Through the layoffs, Yahoo expects to realize about $375 million of annual savings. Yahoo also plans to take a $125 to $145 million pretax cash charge relating to employee severance in its second quarter financial results, which it expects to report on April 17.

The layoffs may not be the last, but rather the first to support the restructuring efforts of Yahoo, according to various media reports. The company had 14,000 full-time employees before Wednesday’s announcement.

Yahoo’s waning influence has been the subject of speculations and reports for some time. The company fired CEO Carol Bartz last September and has since replaced her with Thompson, a former PayPal executive. Jerry Yang, Yahoo’s co-founder, also resigned from company’s board of directors lately. Since then, Yahoo has sued Facebook over patents and Facebook has countersued.

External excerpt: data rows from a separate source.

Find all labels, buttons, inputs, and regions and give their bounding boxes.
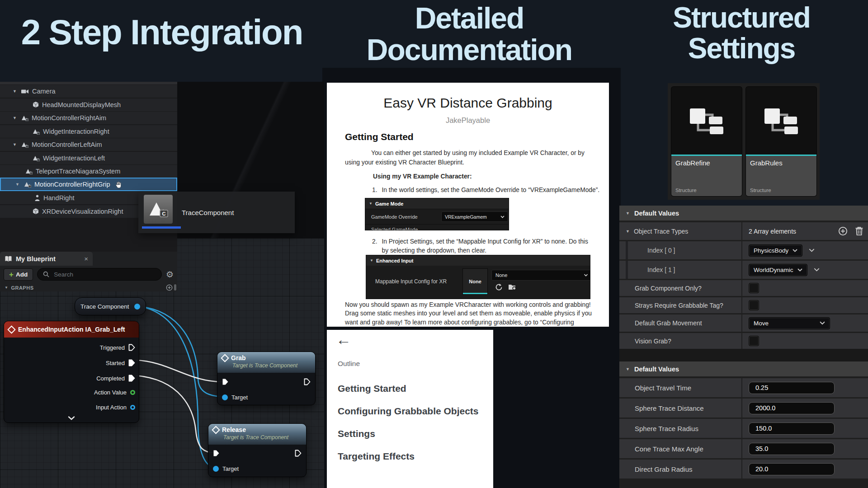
tree-row-widget-right[interactable]: WidgetInteractionRight bbox=[0, 125, 177, 138]
my-blueprint-tab[interactable]: My Blueprint × bbox=[0, 252, 93, 266]
pin-completed[interactable]: Completed bbox=[96, 375, 135, 382]
outline-item-getting-started[interactable]: Getting Started bbox=[338, 383, 406, 394]
function-node-grab[interactable]: Grab Target is Trace Component Target bbox=[217, 352, 316, 405]
vision-grab-checkbox[interactable] bbox=[749, 336, 759, 346]
asset-name: GrabRefine bbox=[675, 159, 738, 167]
tree-row-mc-left-aim[interactable]: ▼ MotionControllerLeftAim bbox=[0, 138, 177, 151]
tree-row-camera[interactable]: ▼ Camera bbox=[0, 85, 177, 98]
event-node-header: EnhancedInputAction IA_Grab_Left bbox=[4, 321, 139, 338]
trace-type-dropdown[interactable]: WorldDynamic bbox=[749, 264, 807, 276]
component-icon bbox=[21, 115, 28, 121]
grab-component-only-checkbox[interactable] bbox=[749, 283, 759, 293]
game-mode-header: ▼ Game Mode bbox=[365, 198, 509, 209]
exec-input-pin[interactable] bbox=[213, 450, 220, 457]
sphere-trace-radius-input[interactable] bbox=[749, 422, 835, 435]
tree-row-hmd-mesh[interactable]: HeadMountedDisplayMesh bbox=[0, 99, 177, 111]
trace-type-dropdown[interactable]: PhysicsBody bbox=[749, 244, 802, 257]
add-button[interactable]: + Add bbox=[4, 268, 33, 281]
asset-type: Structure bbox=[675, 188, 697, 193]
function-node-release[interactable]: Release Target is Trace Component Target bbox=[208, 423, 307, 477]
scrollbar-thumb[interactable] bbox=[174, 284, 176, 291]
book-icon bbox=[5, 256, 12, 262]
element-options-chevron-icon[interactable] bbox=[809, 249, 815, 252]
tree-row-widget-left[interactable]: WidgetInteractionLeft bbox=[0, 152, 177, 164]
expander-icon[interactable]: ▼ bbox=[13, 116, 18, 120]
asset-thumbnail-none[interactable]: None bbox=[462, 268, 488, 295]
exec-pin-icon bbox=[128, 344, 135, 351]
exec-output-pin[interactable] bbox=[304, 378, 311, 385]
expander-icon[interactable]: ▼ bbox=[626, 229, 630, 234]
row-index-0: Index [ 0 ] PhysicsBody bbox=[619, 241, 868, 259]
gear-icon[interactable]: ⚙ bbox=[166, 269, 174, 280]
outline-item-configuring[interactable]: Configuring Grabbable Objects bbox=[338, 406, 479, 417]
exec-input-pin[interactable] bbox=[222, 378, 229, 385]
target-pin-label: Target bbox=[222, 465, 239, 472]
grab-movement-dropdown[interactable]: Move bbox=[749, 317, 830, 329]
thumbnail-label: None bbox=[469, 279, 481, 284]
dropdown-value: WorldDynamic bbox=[754, 267, 793, 273]
pin-started[interactable]: Started bbox=[106, 359, 135, 366]
target-pin-icon bbox=[222, 394, 228, 400]
exec-output-pin[interactable] bbox=[295, 450, 302, 457]
tree-row-teleport-trace[interactable]: TeleportTraceNiagaraSystem bbox=[0, 165, 177, 178]
event-node-ia-grab-left[interactable]: EnhancedInputAction IA_Grab_Left Trigger… bbox=[4, 321, 139, 423]
pin-input-action[interactable]: Input Action bbox=[96, 404, 135, 411]
selected-gamemode-label: Selected GameMode bbox=[371, 227, 418, 230]
tree-panel-top-strip bbox=[0, 82, 177, 84]
mappable-config-dropdown[interactable]: None bbox=[491, 270, 590, 281]
back-arrow-icon[interactable]: ← bbox=[336, 331, 351, 348]
drag-preview-label: TraceComponent bbox=[182, 192, 234, 233]
headline-middle-line2: Documentation bbox=[322, 34, 616, 66]
sphere-trace-distance-input[interactable] bbox=[749, 402, 835, 414]
headline-middle: Detailed Documentation bbox=[322, 3, 616, 66]
list-number: 1. bbox=[372, 186, 377, 195]
component-class-icon: C bbox=[148, 200, 168, 218]
element-options-chevron-icon[interactable] bbox=[814, 268, 820, 272]
property-label: Default Grab Movement bbox=[635, 319, 702, 327]
grab-node-subtitle: Target is Trace Component bbox=[232, 362, 311, 369]
close-icon[interactable]: × bbox=[84, 255, 88, 263]
collapse-chevron-icon[interactable] bbox=[68, 416, 75, 420]
asset-thumbnail bbox=[746, 87, 816, 155]
search-box[interactable] bbox=[37, 268, 162, 281]
direct-grab-radius-input[interactable] bbox=[749, 463, 835, 475]
variable-node-trace-component[interactable]: Trace Component bbox=[75, 297, 146, 315]
default-values-header-1[interactable]: ▼ Default Values bbox=[619, 206, 868, 221]
doc-paragraph-final: Now you should spawn as my Example VRCha… bbox=[345, 300, 594, 327]
outline-item-targeting-effects[interactable]: Targeting Effects bbox=[338, 451, 415, 462]
asset-card-grabrules[interactable]: GrabRules Structure bbox=[746, 87, 816, 196]
chevron-down-icon bbox=[820, 321, 825, 325]
target-pin-row[interactable]: Target bbox=[222, 394, 248, 401]
use-selected-icon[interactable] bbox=[495, 283, 503, 291]
object-travel-time-input[interactable] bbox=[749, 382, 835, 394]
tree-row-mc-right-grip-selected[interactable]: ▼ MotionControllerRightGrip bbox=[0, 178, 177, 191]
object-output-pin[interactable] bbox=[134, 304, 140, 310]
target-pin-row[interactable]: Target bbox=[213, 465, 239, 472]
graphs-section-header[interactable]: ▼ GRAPHS bbox=[0, 284, 177, 291]
asset-card-meta: GrabRefine Structure bbox=[671, 156, 742, 196]
dropdown-value: Move bbox=[754, 320, 769, 327]
selected-gamemode-cropped-row: Selected GameMode bbox=[365, 224, 509, 230]
component-icon bbox=[33, 155, 40, 161]
release-node-subtitle: Target is Trace Component bbox=[223, 434, 302, 441]
delete-array-icon[interactable] bbox=[855, 226, 863, 236]
gamemode-override-dropdown[interactable]: VRExampleGamem bbox=[441, 211, 508, 222]
search-input[interactable] bbox=[53, 271, 156, 278]
default-values-header-2[interactable]: ▼ Default Values bbox=[619, 361, 868, 376]
expander-icon[interactable]: ▼ bbox=[15, 182, 21, 187]
value-pin-icon bbox=[130, 390, 135, 395]
expander-icon[interactable]: ▼ bbox=[13, 89, 18, 94]
pin-action-value[interactable]: Action Value bbox=[94, 389, 135, 396]
expander-icon[interactable]: ▼ bbox=[13, 142, 18, 147]
section-label: Default Values bbox=[634, 210, 679, 217]
pin-triggered[interactable]: Triggered bbox=[100, 344, 135, 351]
cone-trace-max-angle-input[interactable] bbox=[749, 443, 835, 455]
list-text: In Project Settings, set the “Mappable I… bbox=[382, 237, 588, 255]
add-element-icon[interactable] bbox=[838, 226, 848, 236]
add-graph-icon[interactable] bbox=[166, 284, 173, 291]
asset-card-grabrefine[interactable]: GrabRefine Structure bbox=[671, 87, 742, 196]
browse-asset-icon[interactable] bbox=[508, 283, 517, 291]
strays-require-tag-checkbox[interactable] bbox=[749, 300, 759, 310]
outline-item-settings[interactable]: Settings bbox=[338, 428, 375, 439]
tree-row-mc-right-aim[interactable]: ▼ MotionControllerRightAim bbox=[0, 112, 177, 124]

Yahoo’s stock was down about 0.5% at press time on the news. The next few months will likely be tumultuous ones at Yahoo. Analysts and investors, however, believe there is more to come, possibly in the form of additional job cuts, along with a broader restructuring plan that will focus the company, as it plans to get “smaller, nimbler,” and “more profitable.”

Many  online media outlets experience difficulties because advertising revenues from digital adds are still pretty small. The average Internet users is not yet accustomed to pay for quality information.